Posted in Journalism, Uncategorized | Tagged: Gordon Brown, Political reporting | 1 Comment »
Posted by ewancrawford on June 9, 2008
Today’s report by Douglas Fraser of The Herald (one of a handful of political journalists in Scotland with something interesting to say) for the IPPR sets out some arguments about the role of the media in post-devolution Britain.
As part of the report, Douglas looks at the issue of the Scottish Six and suggests, in line with other recent comment, that the debate over a Scottish produced news bulletin to replace the UK-wide six o’clock news is essentially an analogue argument in a digital age. Viewers, so the argument goes, can get their news from a variety of sources – such as the internet – without having to rely on the BBC’s main early evening news bulletin. Moreover there will soon be a range of Scottish digital channels, producing Scottish news, so Scottish viewers, if they want to, will be able to opt-out of the UK bulletin and into the tartan version. In short, the old 1990s debate about the influence of the BBC’s main bulletins is dead.
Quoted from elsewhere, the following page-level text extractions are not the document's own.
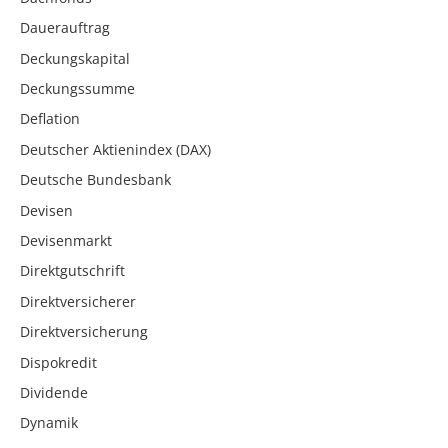
Dauerauftrag
Deckungskapital
Deckungssumme
Deflation
Deutscher Aktienindex (DAX)
Deutsche Bundesbank
Devisen
Devisenmarkt
Direktgutschrift
Direktversicherer
Direktversicherung
Dispokredit
Dividende
Dynamik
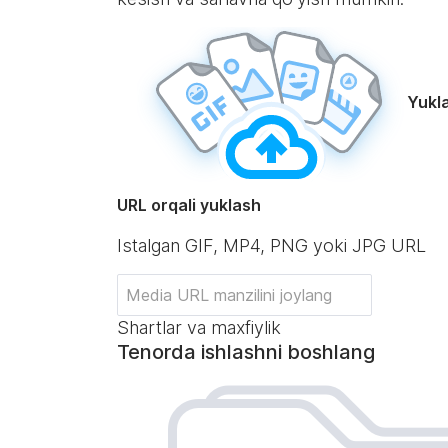
Yukl
URL orqali yuklash
Istalgan GIF, MP4, PNG yoki JPG URL
Shartlar va maxfiylik
Tenorda ishlashni boshlang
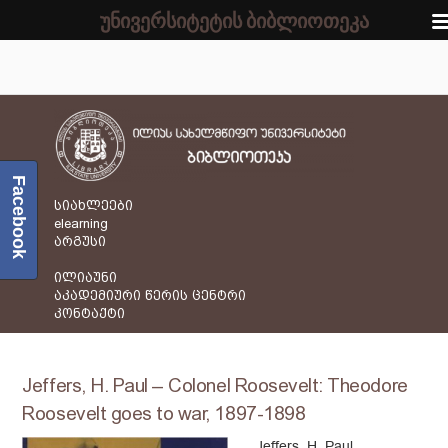
უნივერსიტეტის ბიბლიოთეკა
Facebook
სიახლეები
elearning
არგუსი
ილიაუნი
აკადემიური წერის ცენტრი
კონტაქტი
Jeffers, H. Paul – Colonel Roosevelt: Theodore
Roosevelt goes to war, 1897-1898
Jeffers, H. Paul.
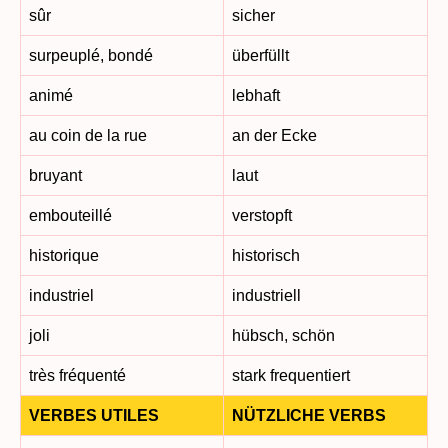
sûr
sicher
surpeuplé, bondé
überfüllt
animé
lebhaft
au coin de la rue
an der Ecke
bruyant
laut
embouteillé
verstopft
historique
historisch
industriel
industriell
joli
hübsch, schön
très fréquenté
stark frequentiert
VERBES UTILES
NÜTZLICHE VERBS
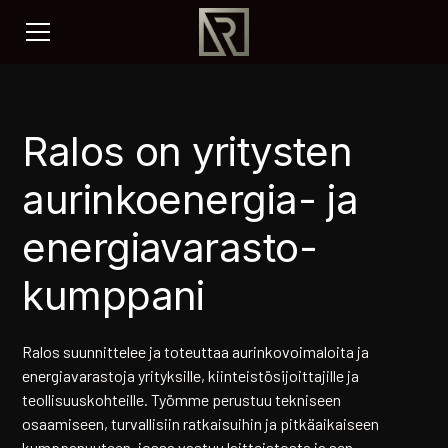
Ralos on yritysten
aurinkoenergia- ja
energiavarasto-
kumppani
Ralos suunnittelee ja toteuttaa aurinkovoimaloita ja
energiavarastoja yrityksille, kiinteistösijoittajille ja
teollisuuskohteille. Työmme perustuu tekniseen
osaamiseen, turvallisiin ratkaisuihin ja pitkäaikaiseen
kumppanuuteen, jossa vastuu laitteistosta ja sen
Except – it’s not. And all this talk about new technology ignores the realities. First of all – the internet. The BBC last week ran a series of items asking viewers: “How slow is your broadband connection?” For the 68 per cent of households in Glasgow who, according to Ofcom, do not have broadband, that question would have seemed rather redundant. But the presumption from those immersed in the media is that of course everyone has broadband - nobody only watches the TV anymore, stupid.
Secondly the idea that a Scottish digital channel funded by the licence-fee payer is the answer, is well wide of the mark. The last time I looked there was no proposal for such a channel. Even if there was, this entirely misses the point. Under-resourced opt-outs are BBC Scotland’s speciality. Talented journalists are used to working on badly-funded programmes with an editorial remit which forbids producers to venture further than the Tweed. Indeed such weak programmes play into the hands of the Scottish middle-class cringe-mongers by allowing them say we must never, ever watch anything not produced by London.
The answer now, as it was in the 1990s, is in fact a well-funded national news programme, produced in Scotland covering Scottish and international news; the kind of news programme every other country in the world enjoys. This would mean an end to the nonsense of Scottish viewers hearing more about the English health, education and criminal justice systems than their own. It would mean the Scottish electorate being properly informed about their country by the BBC. That is not a parochial aspiration. It’s what a state funded broadcaster, is supposed to do.